SPICA: Retrieving Scenarios for Pluralistic In-Context Alignment
This addresses the challenge of pluralistic alignment for diverse demographic groups, offering an incremental improvement over similarity-based retrieval methods.
The paper tackled the problem of aligning AI models to different groups' values by proposing SPICA, a framework for retrieving in-context examples that account for group-level differences, resulting in up to a +0.16 point improvement on a 5-point scale and more uniform benefits across groups.

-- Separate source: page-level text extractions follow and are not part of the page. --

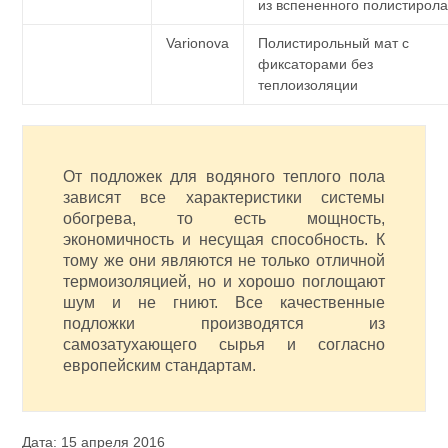
из вспененного полистирол
Varionova
Полистирольный мат с
фиксаторами без
теплоизоляции
От подложек для водяного теплого пола
зависят все характеристики системы
обогрева, то есть мощность,
экономичность и несущая способность. К
тому же они являются не только отличной
термоизоляцией, но и хорошо поглощают
шум и не гниют. Все качественные
подложки производятся из
самозатухающего сырья и согласно
европейским стандартам.
Дата: 15 апреля 2016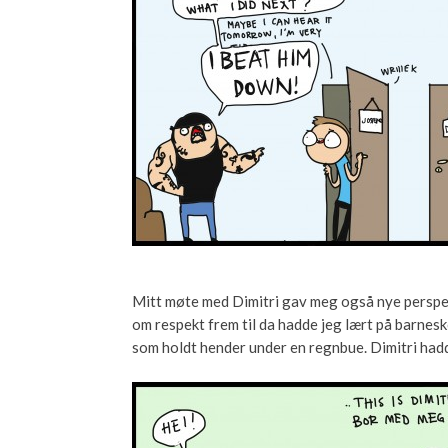
Mitt møte med Dimitri gav meg også nye perspekt
om respekt frem til da hadde jeg lært på barnes
som holdt hender under en regnbue. Dimitri hadde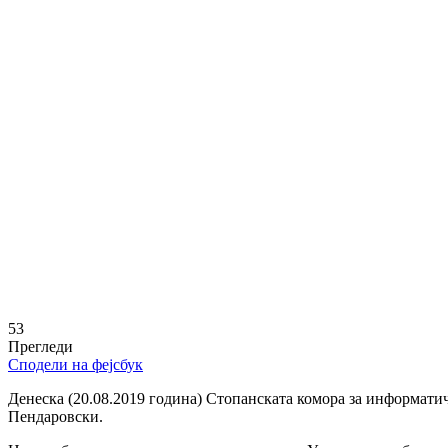
53
Прегледи
Сподели на фејсбук
Денеска (20.08.2019 година) Стопанската комора за информат
Пендаровски.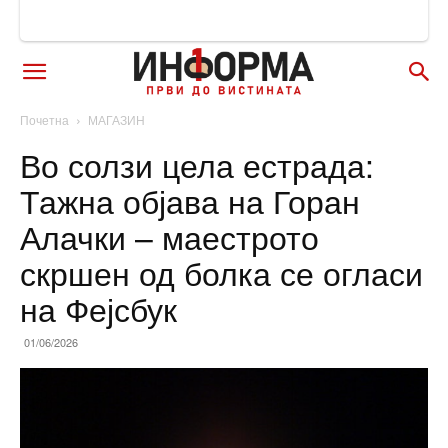
Почетна
МАГАЗИН
Во солзи цела естрада:
Тажна објава на Горан
Алачки – маестрото
скршен од болка се огласи
на Фејсбук
01/06/2026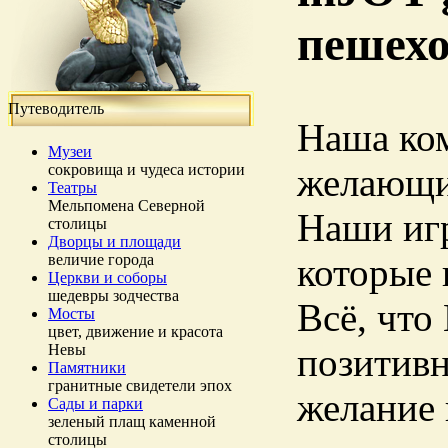
пешехо
Путеводитель
Наша ком
Музеи
сокровища и чудеса истории
желающи
Театры
Мельпомена Северной
Наши игр
столицы
Дворцы и площади
величие города
которые 
Церкви и соборы
шедевры зодчества
Всё, что
Мосты
цвет, движение и красота
Невы
позитивн
Памятники
гранитные свидетели эпох
желание 
Сады и парки
зеленый плащ каменной
столицы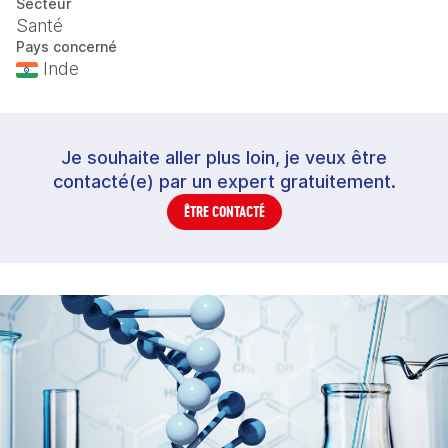
Secteur
Santé
Pays concerné
Inde
Je souhaite aller plus loin, je veux être
contacté(e) par un expert gratuitement.
ÊTRE CONTACTÉ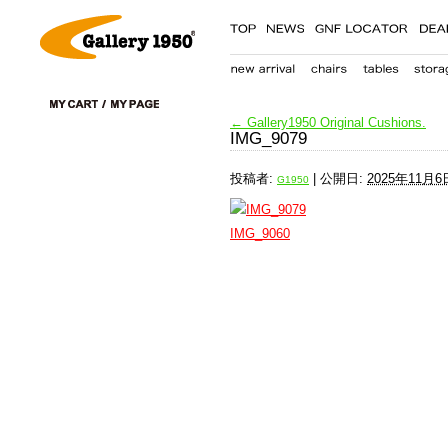
←
Gallery1950 Original Cushions.
IMG_9079
投稿者:
|
公開日:
2025年11月6
G1950
IMG_9060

When different groups' values differ, one approach to model alignment is to steer models at inference time towards each group's preferences. However, techniques like in-context learning only consider similarity when drawing few-shot examples and not cross-group differences in values. We propose SPICA, a framework that accounts for group-level differences during in-context example retrieval. SPICA introduces three designs: scenario banks, group-informed retrieval metrics, and in-context alignment prompts. From an evaluation of SPICA on an alignment task collecting inputs from four demographic groups ($n = 544$), our metrics retrieve in-context examples that more closely match observed preferences, with the best prompt configuration using multiple contrastive responses to demonstrate examples. In an end-to-end evaluation ($n = 120$), we observe that SPICA is higher rated than similarity-based retrieval, with groups seeing up to a +0.16 point improvement on a 5 point scale. Additionally, gains from SPICA were more uniform, with all groups benefiting from alignment rather than only some. Finally, we find that while a group-agnostic approach can align to aggregated values, it is not most suited for divergent groups.